Input START

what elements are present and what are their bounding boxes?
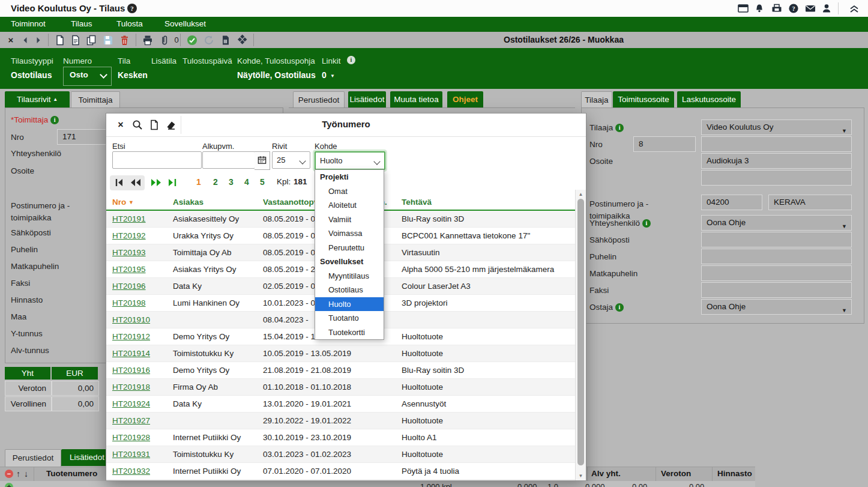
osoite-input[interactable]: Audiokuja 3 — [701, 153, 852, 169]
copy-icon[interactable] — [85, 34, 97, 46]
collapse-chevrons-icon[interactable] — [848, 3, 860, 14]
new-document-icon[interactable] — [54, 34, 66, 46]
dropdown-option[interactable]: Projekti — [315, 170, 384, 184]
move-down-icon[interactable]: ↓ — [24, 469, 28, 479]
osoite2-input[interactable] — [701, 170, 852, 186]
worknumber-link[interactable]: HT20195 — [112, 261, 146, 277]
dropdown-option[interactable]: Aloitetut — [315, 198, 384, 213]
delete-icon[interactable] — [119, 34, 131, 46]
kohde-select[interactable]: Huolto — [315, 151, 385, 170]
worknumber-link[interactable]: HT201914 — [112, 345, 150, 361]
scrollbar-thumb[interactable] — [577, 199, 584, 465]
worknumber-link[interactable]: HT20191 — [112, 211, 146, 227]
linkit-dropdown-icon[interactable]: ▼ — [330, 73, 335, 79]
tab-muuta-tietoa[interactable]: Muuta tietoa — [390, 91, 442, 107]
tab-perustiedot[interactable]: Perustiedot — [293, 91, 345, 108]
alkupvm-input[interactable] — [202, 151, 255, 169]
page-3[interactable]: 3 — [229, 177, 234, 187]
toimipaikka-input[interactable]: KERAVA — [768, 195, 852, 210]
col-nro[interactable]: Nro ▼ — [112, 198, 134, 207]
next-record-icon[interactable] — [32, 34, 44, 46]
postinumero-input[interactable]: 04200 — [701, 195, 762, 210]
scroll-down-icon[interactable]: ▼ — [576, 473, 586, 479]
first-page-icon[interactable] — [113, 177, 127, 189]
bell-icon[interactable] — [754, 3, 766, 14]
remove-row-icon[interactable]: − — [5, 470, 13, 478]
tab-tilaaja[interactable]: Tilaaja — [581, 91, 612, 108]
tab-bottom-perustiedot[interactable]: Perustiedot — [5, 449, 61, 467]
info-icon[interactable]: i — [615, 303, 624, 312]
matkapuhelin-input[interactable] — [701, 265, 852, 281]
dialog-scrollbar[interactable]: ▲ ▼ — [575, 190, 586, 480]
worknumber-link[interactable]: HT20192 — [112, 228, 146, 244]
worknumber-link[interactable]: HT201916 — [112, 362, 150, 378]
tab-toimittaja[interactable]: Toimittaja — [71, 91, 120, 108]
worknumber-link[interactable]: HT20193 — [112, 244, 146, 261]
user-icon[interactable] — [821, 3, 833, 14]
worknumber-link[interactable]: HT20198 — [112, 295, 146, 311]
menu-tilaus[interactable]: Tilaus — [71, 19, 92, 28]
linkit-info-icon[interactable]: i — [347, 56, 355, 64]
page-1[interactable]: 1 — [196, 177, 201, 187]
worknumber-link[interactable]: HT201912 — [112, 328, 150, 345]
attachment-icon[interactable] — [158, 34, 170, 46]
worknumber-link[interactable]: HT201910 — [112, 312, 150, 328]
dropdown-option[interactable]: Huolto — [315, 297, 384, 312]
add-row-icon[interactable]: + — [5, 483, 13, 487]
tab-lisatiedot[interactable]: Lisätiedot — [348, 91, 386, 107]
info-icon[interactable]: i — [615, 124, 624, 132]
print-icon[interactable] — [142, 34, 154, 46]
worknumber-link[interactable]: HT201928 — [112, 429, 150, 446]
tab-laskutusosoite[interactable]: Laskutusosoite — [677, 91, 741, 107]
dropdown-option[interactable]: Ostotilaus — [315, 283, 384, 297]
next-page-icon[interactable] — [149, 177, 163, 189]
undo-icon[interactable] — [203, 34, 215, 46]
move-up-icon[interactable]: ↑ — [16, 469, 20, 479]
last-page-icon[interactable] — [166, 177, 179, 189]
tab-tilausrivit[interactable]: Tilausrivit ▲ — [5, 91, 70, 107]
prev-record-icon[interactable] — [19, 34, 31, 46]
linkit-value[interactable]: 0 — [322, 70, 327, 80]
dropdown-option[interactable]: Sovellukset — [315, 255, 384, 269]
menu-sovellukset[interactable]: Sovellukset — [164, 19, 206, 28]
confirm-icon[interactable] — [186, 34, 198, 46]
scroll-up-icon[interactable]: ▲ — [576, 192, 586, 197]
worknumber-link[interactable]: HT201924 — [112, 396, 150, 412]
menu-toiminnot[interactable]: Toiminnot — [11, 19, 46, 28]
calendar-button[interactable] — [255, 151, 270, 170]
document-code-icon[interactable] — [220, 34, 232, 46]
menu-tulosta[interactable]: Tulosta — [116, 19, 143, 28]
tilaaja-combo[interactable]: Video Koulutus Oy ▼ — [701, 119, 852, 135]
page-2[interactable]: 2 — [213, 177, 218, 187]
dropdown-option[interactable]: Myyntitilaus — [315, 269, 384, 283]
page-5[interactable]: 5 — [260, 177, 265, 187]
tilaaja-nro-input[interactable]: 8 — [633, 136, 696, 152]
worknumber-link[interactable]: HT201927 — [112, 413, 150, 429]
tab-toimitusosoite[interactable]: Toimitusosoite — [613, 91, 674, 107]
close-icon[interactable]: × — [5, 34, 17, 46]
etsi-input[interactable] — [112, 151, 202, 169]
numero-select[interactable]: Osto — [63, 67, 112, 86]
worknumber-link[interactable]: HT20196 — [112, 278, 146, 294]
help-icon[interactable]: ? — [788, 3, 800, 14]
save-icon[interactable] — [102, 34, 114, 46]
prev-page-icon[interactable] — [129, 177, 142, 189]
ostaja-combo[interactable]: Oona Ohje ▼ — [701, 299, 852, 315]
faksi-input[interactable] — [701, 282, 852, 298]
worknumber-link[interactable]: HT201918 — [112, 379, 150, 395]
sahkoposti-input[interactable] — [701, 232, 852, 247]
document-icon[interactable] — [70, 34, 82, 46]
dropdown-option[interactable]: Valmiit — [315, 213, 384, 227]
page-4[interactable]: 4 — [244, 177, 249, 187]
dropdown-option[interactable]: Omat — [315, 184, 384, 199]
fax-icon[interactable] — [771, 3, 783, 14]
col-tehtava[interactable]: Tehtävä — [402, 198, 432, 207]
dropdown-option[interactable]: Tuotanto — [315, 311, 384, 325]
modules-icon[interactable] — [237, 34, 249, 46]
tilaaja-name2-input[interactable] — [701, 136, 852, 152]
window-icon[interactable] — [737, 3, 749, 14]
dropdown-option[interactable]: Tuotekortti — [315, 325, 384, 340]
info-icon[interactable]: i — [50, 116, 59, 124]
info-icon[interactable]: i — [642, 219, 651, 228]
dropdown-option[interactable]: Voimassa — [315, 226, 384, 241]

Input END

» The task: Go through the records above and count every line that includes "menu". Give the number and nothing else.

» Finished task: 4